When the CPU in the Microcontroller is executing instructions, it must store the data somewhere that is easily accessible (CPU should be able to read and write data). In addition to data, there will be a lot of temporary results while performing arithmetic computations.
The Data Memory of a Microcontroller acts as this temporary storage where the CPU can keep all the data and temporary results.
The original 8051 Microcontroller had 4K Bytes of on-chip Program Memory (ROM) and 128 Bytes of Data Memory (RAM). Later versions of the 8051 Microcontroller (for instance, the AT89S52) came with 8K Bytes of Program Memory (Flash) and 256 Bytes of Data Memory (RAM).
Alternatively, the 8051 Microcontroller can access up to 64K Bytes of External Program and Data Memories each.
For the sake of an easy explanation of the 8051 Microcontroller Memory Organization, I will use the AT89S52 as a reference for all the numbers. You can apply similar methods to understand the memory organization of any 8051-based Microcontroller.
Program (Code) Memory
As I mentioned in the previous section, the 8051 Microcontroller has 8KB of on-chip Program Memory. With 8KB of Memory, the Address Space becomes 0000H to 1FFFH.
If you connect the EA (External Access) pin to VCC (HIGH or Logic 1), then all the fetches for the program within the addresses 0000H through 1FFFH will happen from the Internal Memory.

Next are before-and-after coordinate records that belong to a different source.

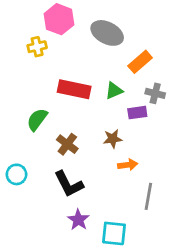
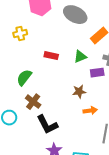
yellow cross: (37, 47) -> (20, 34), moved
red rectangle: (74, 89) -> (51, 56), size x0.6
brown cross: (67, 144) -> (33, 102), moved

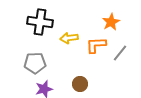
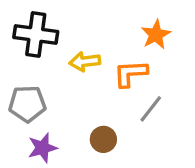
gray line: (120, 53) -> (151, 109), moved

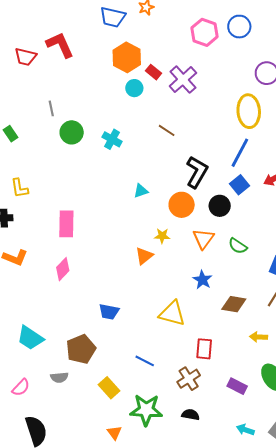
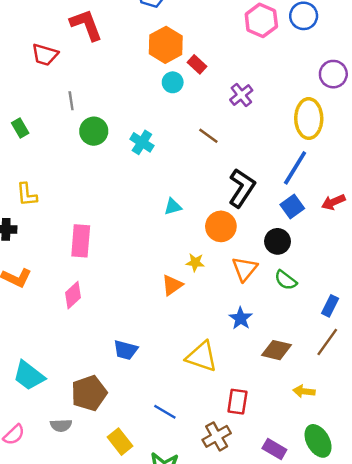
red trapezoid: (26, 57) -> (45, 55), moved
purple cross: (183, 80) -> (241, 95), moved, size x0.7
black circle: (220, 206) -> (277, 241), moved

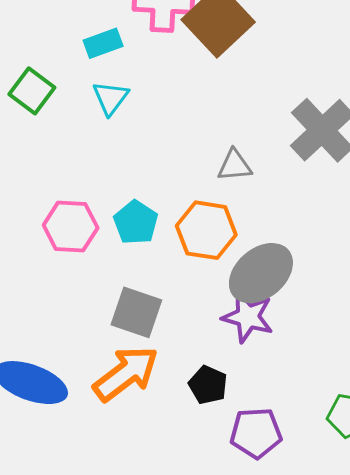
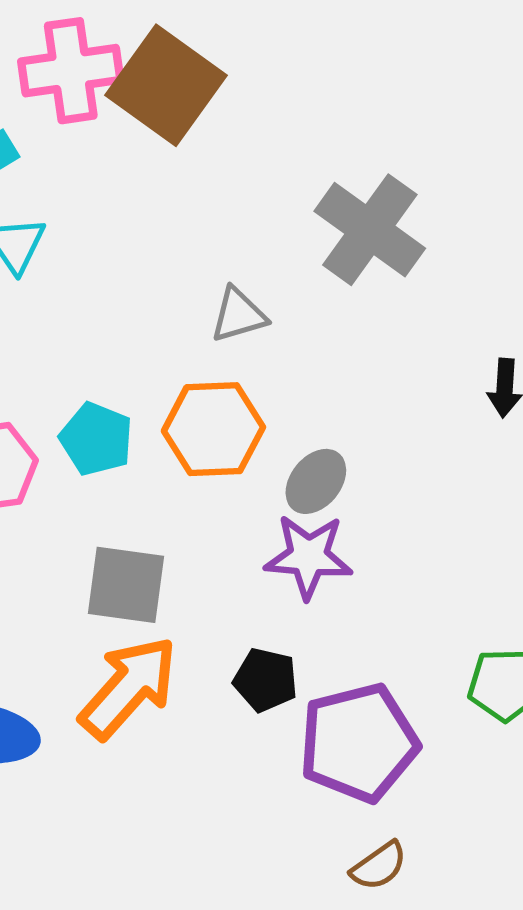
gray ellipse: (261, 273) -> (316, 481), size x0.6
purple pentagon: (256, 433) -> (359, 743), size x1.4

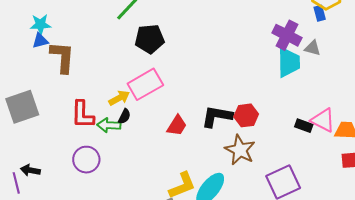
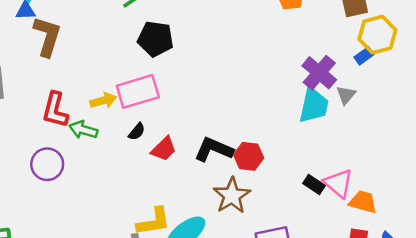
blue rectangle: (320, 13) -> (364, 56), turned 56
gray triangle: (313, 48) -> (346, 95), turned 42
black semicircle: (124, 116) -> (137, 132), moved

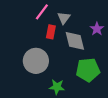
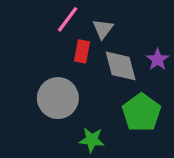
purple star: (97, 29) -> (158, 59), moved
green pentagon: (88, 70) -> (141, 113), turned -30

In case you connected an external program memory to the 8051 Microcontroller and want to use it in conjunction with the internal memory, then it is possible with the EA pin pulled HIGH. For the first 8K Addresses (0000H to 1FFFH), the CPU will fetch the program from the Internal Program Memory. For any addresses beyond this range i.e., 2000H to FFFFH, CPU will fetch instructions from the External Memory.
If we connect the EA pin to GND (LOW or Logic 0), then the CPU will ignore the internal program memory altogether and only fetches instructions from the External Program Memory. In this case, the complete address range of 0000H to FFFFH is accessed from the external program memory.

Data Memory
Coming to the Data Memory, the 8051 Microcontroller has 256B of on-chip Data Memory. We can divide this into the lower 128 Bytes (in the address range 00H to 7FH) and upper 128 Bytes (in the address range of 80H to FFH).
The lower 128 Bytes is further divided into three regions:
- First 32 Bytes (00H to 1FH): Four Register Banks; each with eight 8-bit Registers
- Next 16 Bytes (20H to 2FH): Bit and Byte Addressable Data Memory
- Last 80 Bytes (30H to 7FH): 80 Byte-Addressable General Purpose Registers
The upper 128 Bytes (80H to FFH) act as additional general purpose memory (byte addressable).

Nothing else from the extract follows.